A cogent argument against literalism would have required from Fried a declaration that art is fundamentally symbolic and cannot be reduced to a dumb physical entity without negating its arthood. Throughout "Art and Objecthood" you can see Fried sidle up to this assertion without, however, ever making it explicit.

What was it that inhibited him?

I believe it was two things: a formalism fixated on "opticality" that foreclosed any reference to what in art transcends eye candy, and, related to this, the restrictions imposed on someone anxious to retain the image of a sophisticated, progressive intellectual immune to "mystical" ideas. And yet we know that at its origin, formalism was expressly formulated by Mallarmé and others as a refuge for what remained of the sacred in a world overwhelmed by crass materialism and the bourgeois instrumentalization (and excrementalization) of everything.
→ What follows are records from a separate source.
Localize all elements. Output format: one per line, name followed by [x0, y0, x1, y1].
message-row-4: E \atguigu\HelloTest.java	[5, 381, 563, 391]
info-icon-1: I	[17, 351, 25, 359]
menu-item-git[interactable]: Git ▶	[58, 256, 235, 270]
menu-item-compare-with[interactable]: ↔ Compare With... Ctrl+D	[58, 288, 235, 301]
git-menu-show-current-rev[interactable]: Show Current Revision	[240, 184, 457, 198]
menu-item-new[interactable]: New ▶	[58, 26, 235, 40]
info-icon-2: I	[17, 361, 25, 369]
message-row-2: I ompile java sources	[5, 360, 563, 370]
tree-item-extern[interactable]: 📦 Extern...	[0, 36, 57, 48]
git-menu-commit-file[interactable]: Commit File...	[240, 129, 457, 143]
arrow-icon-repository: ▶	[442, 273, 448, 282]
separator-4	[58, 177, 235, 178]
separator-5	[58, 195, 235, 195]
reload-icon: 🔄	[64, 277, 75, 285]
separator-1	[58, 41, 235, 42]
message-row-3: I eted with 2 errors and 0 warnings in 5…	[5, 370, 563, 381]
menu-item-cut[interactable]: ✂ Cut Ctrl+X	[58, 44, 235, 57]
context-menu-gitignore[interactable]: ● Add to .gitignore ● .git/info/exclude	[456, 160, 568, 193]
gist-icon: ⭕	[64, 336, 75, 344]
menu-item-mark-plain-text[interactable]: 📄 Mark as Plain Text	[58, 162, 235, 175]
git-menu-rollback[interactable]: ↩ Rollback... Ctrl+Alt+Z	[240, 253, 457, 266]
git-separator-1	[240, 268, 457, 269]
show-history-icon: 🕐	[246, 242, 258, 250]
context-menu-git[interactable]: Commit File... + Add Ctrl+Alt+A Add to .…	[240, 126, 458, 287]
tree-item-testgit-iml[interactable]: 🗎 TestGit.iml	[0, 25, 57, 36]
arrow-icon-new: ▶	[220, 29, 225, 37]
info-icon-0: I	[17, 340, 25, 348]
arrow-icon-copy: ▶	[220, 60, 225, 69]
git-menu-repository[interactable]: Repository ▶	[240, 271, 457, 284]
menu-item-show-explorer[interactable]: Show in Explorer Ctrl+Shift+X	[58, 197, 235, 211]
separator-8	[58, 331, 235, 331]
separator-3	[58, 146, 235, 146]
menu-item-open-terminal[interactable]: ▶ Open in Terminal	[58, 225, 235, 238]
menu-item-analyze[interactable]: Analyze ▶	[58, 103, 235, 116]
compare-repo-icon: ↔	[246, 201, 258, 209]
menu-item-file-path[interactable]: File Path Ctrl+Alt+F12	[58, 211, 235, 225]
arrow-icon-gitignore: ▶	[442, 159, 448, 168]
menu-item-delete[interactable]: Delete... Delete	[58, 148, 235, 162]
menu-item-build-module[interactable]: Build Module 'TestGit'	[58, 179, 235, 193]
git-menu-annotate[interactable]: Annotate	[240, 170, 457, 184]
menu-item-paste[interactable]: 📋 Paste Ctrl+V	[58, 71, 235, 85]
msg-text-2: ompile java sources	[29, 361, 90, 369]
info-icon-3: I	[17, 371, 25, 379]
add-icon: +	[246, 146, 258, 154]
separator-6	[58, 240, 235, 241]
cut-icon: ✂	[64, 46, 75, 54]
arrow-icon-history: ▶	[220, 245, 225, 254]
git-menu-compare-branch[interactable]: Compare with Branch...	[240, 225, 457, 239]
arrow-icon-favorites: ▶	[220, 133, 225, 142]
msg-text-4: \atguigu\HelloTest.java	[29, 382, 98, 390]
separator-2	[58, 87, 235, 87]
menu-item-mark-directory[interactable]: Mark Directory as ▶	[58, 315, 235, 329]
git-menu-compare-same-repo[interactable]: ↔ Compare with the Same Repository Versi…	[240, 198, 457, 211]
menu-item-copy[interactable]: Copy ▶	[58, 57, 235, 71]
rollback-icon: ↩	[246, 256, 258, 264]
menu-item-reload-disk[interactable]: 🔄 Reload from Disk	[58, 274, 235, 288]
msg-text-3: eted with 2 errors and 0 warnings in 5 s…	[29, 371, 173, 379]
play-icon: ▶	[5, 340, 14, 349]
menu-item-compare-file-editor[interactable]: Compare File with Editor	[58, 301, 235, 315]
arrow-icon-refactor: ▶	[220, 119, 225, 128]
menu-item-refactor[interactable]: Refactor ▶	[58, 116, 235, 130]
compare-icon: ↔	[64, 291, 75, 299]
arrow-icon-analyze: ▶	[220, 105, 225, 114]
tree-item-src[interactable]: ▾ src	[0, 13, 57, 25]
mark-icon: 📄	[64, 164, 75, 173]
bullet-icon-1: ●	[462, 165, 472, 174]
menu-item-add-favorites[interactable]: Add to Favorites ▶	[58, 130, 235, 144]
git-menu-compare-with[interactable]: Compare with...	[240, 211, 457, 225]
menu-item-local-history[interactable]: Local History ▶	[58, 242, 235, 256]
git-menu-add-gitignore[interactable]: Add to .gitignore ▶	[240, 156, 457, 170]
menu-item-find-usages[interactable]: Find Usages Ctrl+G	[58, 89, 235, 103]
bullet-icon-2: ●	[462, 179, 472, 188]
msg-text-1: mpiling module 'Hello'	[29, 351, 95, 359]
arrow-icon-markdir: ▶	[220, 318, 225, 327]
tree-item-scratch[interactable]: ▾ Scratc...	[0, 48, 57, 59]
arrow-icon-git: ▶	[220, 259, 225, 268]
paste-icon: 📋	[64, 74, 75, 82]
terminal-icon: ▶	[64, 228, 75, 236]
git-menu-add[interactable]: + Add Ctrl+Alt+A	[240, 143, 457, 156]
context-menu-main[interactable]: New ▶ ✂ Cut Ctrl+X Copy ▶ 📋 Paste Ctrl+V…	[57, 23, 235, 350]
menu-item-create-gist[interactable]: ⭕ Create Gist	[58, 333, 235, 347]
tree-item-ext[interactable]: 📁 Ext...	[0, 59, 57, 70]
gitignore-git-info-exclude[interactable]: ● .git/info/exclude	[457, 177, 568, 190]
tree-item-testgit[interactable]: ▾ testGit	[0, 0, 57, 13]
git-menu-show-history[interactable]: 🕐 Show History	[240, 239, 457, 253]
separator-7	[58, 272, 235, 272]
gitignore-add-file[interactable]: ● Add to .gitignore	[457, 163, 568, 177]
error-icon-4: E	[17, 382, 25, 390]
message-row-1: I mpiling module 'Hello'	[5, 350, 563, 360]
Fried's problem was that he was trying to stave off the final step in the degeneration of a formalism already descralized by Clement Greenberg and turned into a sterile cult of formal innovation for the sake of innovation. Which means that by the time Fried intervened to arrest its slide into total banality, formalism was beyond redemption, and his only recourse was to propose as alternative to the vacuity of Donald Judd the vacuity of Anthony Caro.

Art originated to give symbolic form to the sacred, to represent what is unrepresentable. Dissociated from the sacred, art simply adds to the burden of the banal. It becomes yet one more demoralizing, ugly thing in an ugly world. Theatricality is the least of art's faults. Its true fault is that it has lost its once holy purpose and become yet one more agent of spiritual degradation. This is the truth that Fried could not speak.

Saturday, June 22, 2024

In a descralized world,

the sacred persists, tenuously, under the guise of the aesthetic. Therefore, the work of sacralizing the world becomes an effort to aestheticize it. Paradoxically, this is why the banal comes to dominate art from Dada onwards.

A great deal of what seems like provocation (anti-art) is a test of art’s sacralizing capability, that is to say, a test of art's ability to aesthetically redeem the most abject material.

The artists themselves may not understand what they are doing. Very often they pose as nihilists eager to wallow in degradation (Duchamp, Warhol, et al). The discourse of “appropriation” is fixated on the destruction of aesthetic hierarchies (high and low, art and nonart) because this covers up an otherwise inadmissible (unmodern) nostalgia for the transcendent. But appropriation is at bottom a last-resort form of aestheticization, its limit. That is the real meaning of the readymade: at once an abject surrender to the banal and a last-ditch attempt to dignify it.